12e février 1773
Monsieur Bertrand dans un très éloquent discours parle de sa tombe; c’est de trop bonne heure; il m’a volé mon sujet, car je suis attaqué actuellement d’une strangurie violente qui pourait bien mettre fin à tous mes tours de chat, tandis que vous ferez encor longtemps vos très beaux tours de singe.
On nous annonce que Fréron vient de mourir. C’est une terrible perte pour les belles lettres et pour la probité. On dit que tous les écrivains des charniers, et Clément à la tête, se disputent cette belle place. Elle n’en était point une, elle l’est devenue. La méchanceté l’a rendue très lucrative. J’imagine qu’il ne serait pas mal qu’on prévint M. le chancelier. Il ne voudra pas déshonorer à ce point la littérature. Je n’ose lui en écrire parce que je l’ai déjà importuné au sujet de cette infâme édition du Libraire Valade. Les gens en place n’aiment pas qu’on les fatigue.
L’étoile du nord n’est pas de ce caractère; vous demandez si bien et si noblement, que probablement vous ne serez pas refusé deux fois.

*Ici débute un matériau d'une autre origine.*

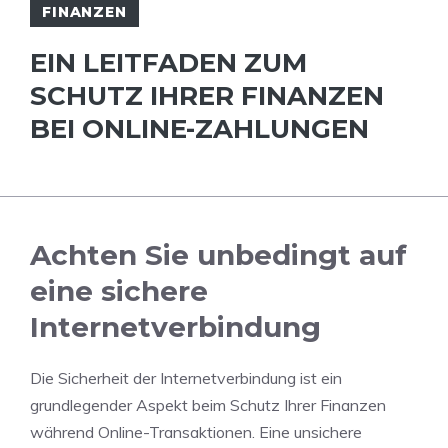
FINANZEN
EIN LEITFADEN ZUM
SCHUTZ IHRER FINANZEN
BEI ONLINE-ZAHLUNGEN
Achten Sie unbedingt auf
eine sichere
Internetverbindung
Die Sicherheit der Internetverbindung ist ein
grundlegender Aspekt beim Schutz Ihrer Finanzen
während Online-Transaktionen. Eine unsichere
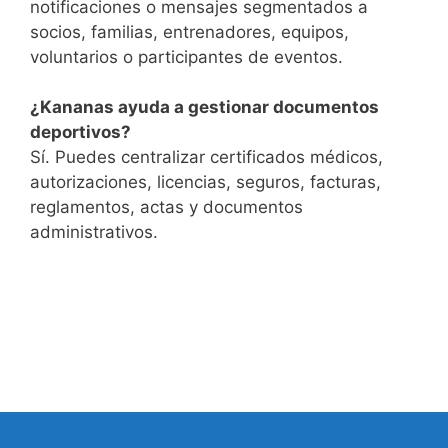
notificaciones o mensajes segmentados a
socios, familias, entrenadores, equipos,
voluntarios o participantes de eventos.
¿Kananas ayuda a gestionar documentos
deportivos?
Sí. Puedes centralizar certificados médicos,
autorizaciones, licencias, seguros, facturas,
reglamentos, actas y documentos
administrativos.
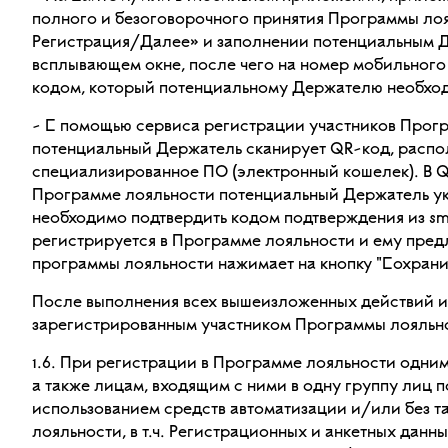
полного и безоговорочного принятия Программы ло
Регистрация/Далее» и заполнении потенциальным Д
всплывающем окне, после чего на номер мобильного
кодом, который потенциальному Держателю необход
- С помощью сервиса регистрации участников Прог
потенциальный Держатель сканирует QR-код, распо
специализированное ПО (электронный кошелек). В Q
Программе лояльности потенциальный Держатель ука
необходимо подтвердить кодом подтверждения из s
регистрируется в Программе лояльности и ему пред
программы лояльности нажимает на кнопку "Сохранит
После выполнения всех вышеизложенных действий и
зарегистрированным участником Программы лояльн
1.6. При регистрации в Программе лояльности одни
а также лицам, входящим с ними в одну группу лиц п
использованием средств автоматизации и/или без т
лояльности, в т.ч. Регистрационных и анкетных данны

Vous croiez bien que j’ai vanté à cette étoile la noblesse de vôtre âme et de vôtre procédé; j’avais bien beau jeu; et vous savez bien encor qu’elle n’a pas besoin qu’on lui fasse sentir tout ce qu’il y a de grand dans une telle démarche.

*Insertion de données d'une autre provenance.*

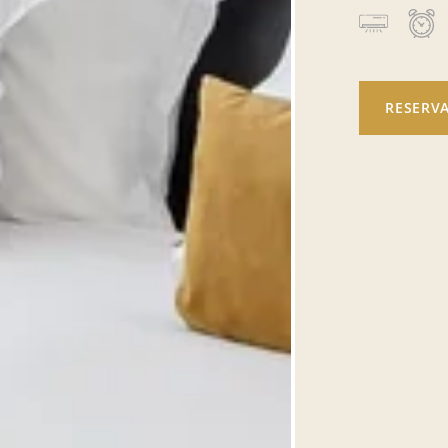
RESERV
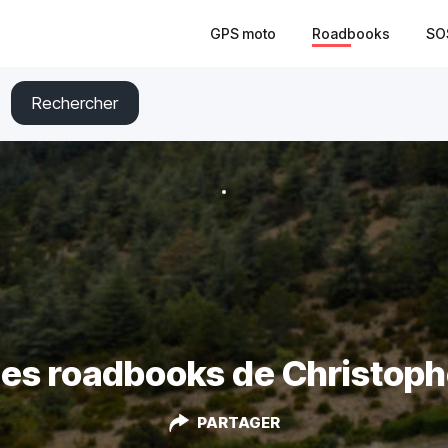
GPS moto
Roadbooks
SO
Rechercher
es roadbooks de Christop
PARTAGER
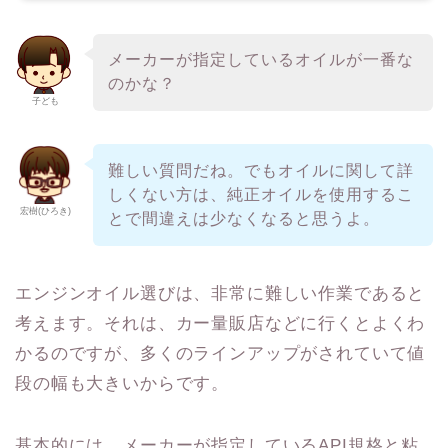
メーカーが指定しているオイルが一番な
のかな？
子ども
難しい質問だね。でもオイルに関して詳
しくない方は、純正オイルを使用するこ
宏樹(ひろき)
とで間違えは少なくなると思うよ。
エンジンオイル選びは、非常に難しい作業であると
考えます。それは、カー量販店などに行くとよくわ
かるのですが、多くのラインアップがされていて値
段の幅も大きいからです。
基本的には、メーカーが指定しているAPI規格と粘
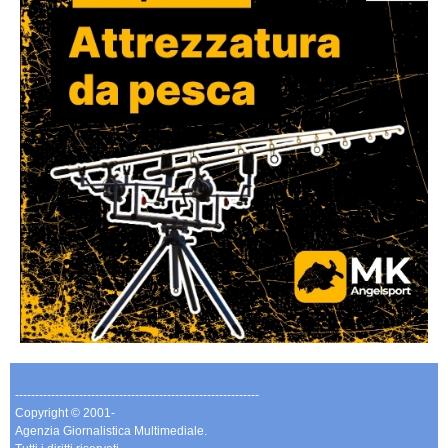
-------------------------------------------------------------
Copyright © 2001-
Agenzia Giornalistica Multimediale.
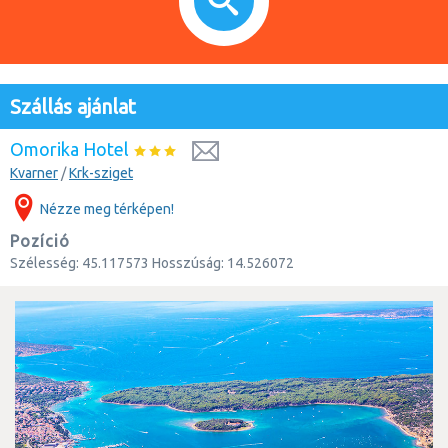
Szállás ajánlat
Omorika Hotel
Kvarner
/
Krk-sziget
Nézze meg térképen!
Pozíció
Szélesség:
45.117573
Hosszúság:
14.526072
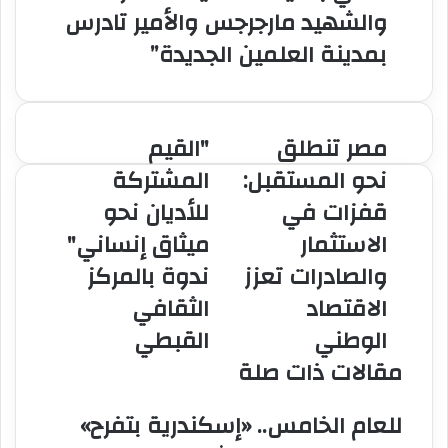
والشهيد مارجرجس والأمير تادرس
بمدينة العلمين الجديدة”
مصر تنطلق
"القيم
مصر
"القيم
تنطلق
المشتركة
نحو المستقبل:
المشتركة
نحو
للأديان
قفزات في
للأديان نحو
المستقبل:
نحو
قفزات
ميثاق
الاستثمار
ميثاق إنساني"
في
إنساني"
والصادرات تعزز
ندوة بالمركز
الاستثمار
ندوة
والصادرات
بالمركز
الاقتصاد
الثقافي
تعزز
الثقافي
الوطني
القبطي
الاقتصاد
القبطي
الوطني
مقالات ذات صلة
للعام الخامس.. «إسكندرية بتفرح»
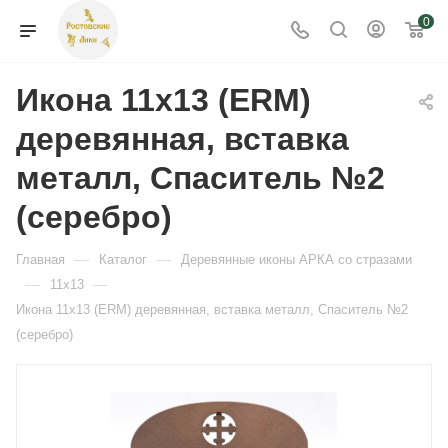
0
Икона 11x13 (ERM)
деревянная, вставка
металл, Спаситель №2
(серебро)
—
—
Главная
Каталог
Деревянные иконы АРКА со стразами
—
—
11x13
Икона 11x13 (ERM) деревянная, вставка металл, Спаситель №2
(серебро)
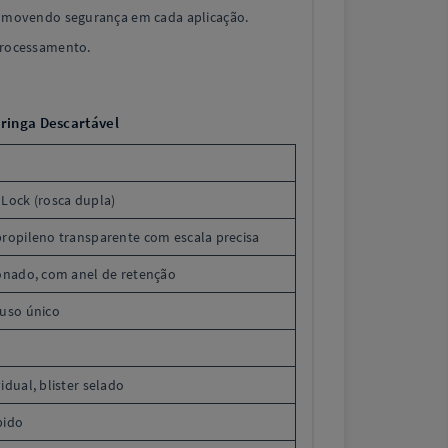
romovendo segurança em cada aplicação.
processamento.
eringa Descartável
l
 Lock (rosca dupla)
propileno transparente com escala precisa
conado, com anel de retenção
 uso único
idual, blister selado
bido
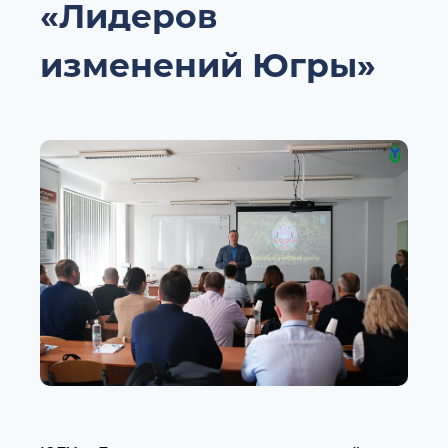
«Лидеров
изменений Югры»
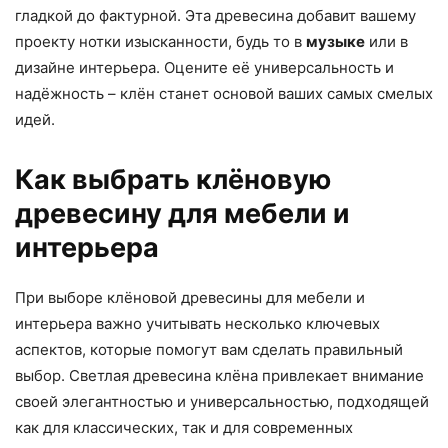
гладкой до фактурной. Эта древесина добавит вашему
проекту нотки изысканности, будь то в
музыке
или в
дизайне интерьера. Оцените её универсальность и
надёжность – клён станет основой ваших самых смелых
идей.
Как выбрать клёновую
древесину для мебели и
интерьера
При выборе клёновой древесины для мебели и
интерьера важно учитывать несколько ключевых
аспектов, которые помогут вам сделать правильный
выбор. Светлая древесина клёна привлекает внимание
своей элегантностью и универсальностью, подходящей
как для классических, так и для современных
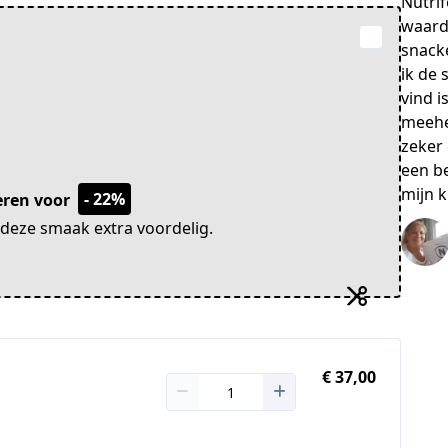
Nutrif
waard
snacke
ik de 
vind i
meehe
zeker 
een b
mijn k
- 22%
beren voor
eze smaak extra voordelig.
€ 37,00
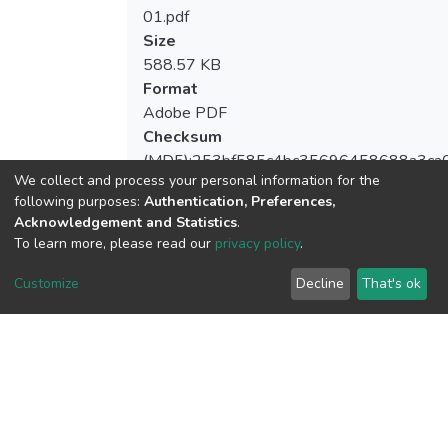
01.pdf
Size
588.57 KB
Format
Adobe PDF
Checksum
(MD5):253bf585c4bc35696458688a3ca
We collect and process your personal information for the
following purposes:
Authentication, Preferences,
Acknowledgement and Statistics
.
To learn more, please read our
privacy policy
.
View metrics
Customize
Decline
That's ok
Download metrics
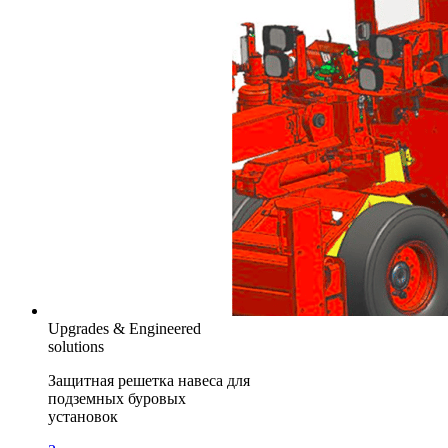
Upgrades & Engineered
solutions
Защитная решетка навеса для
подземных буровых
установок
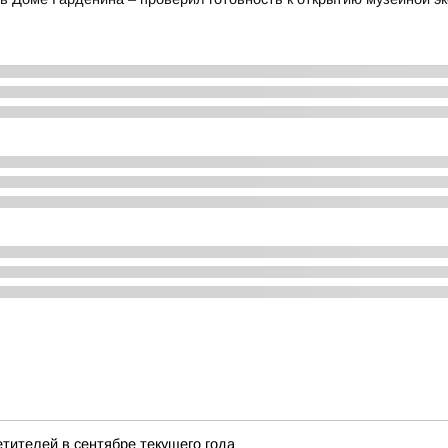
тителей в сентябре текущего года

Raton a un extrême besoin de savoir si Bertrand a reçu trois petits sacs de marons, l’un venant de la cuisine de Marin, l’autre des offices de Mr D’Ogni, et le troisième de la buvette de Mr le Procureur général. On en fait cuire de nouveaux sous la braise.
Je vous avais demandé si on pouvait avoir une adresse sûre pour Mr de Condorcet; celà était nécessaire; mais ce qui est beaucoup plus nécessaire encor c’est que ce pauvre Raton ne soit pas nommé. Vous ne sauriez croire à quel point ses pattes sentent le brûlé. Il est bien triste que ces deux bonnes gens ne puissent se trouver ensemble et rire à leur aise du genre humain.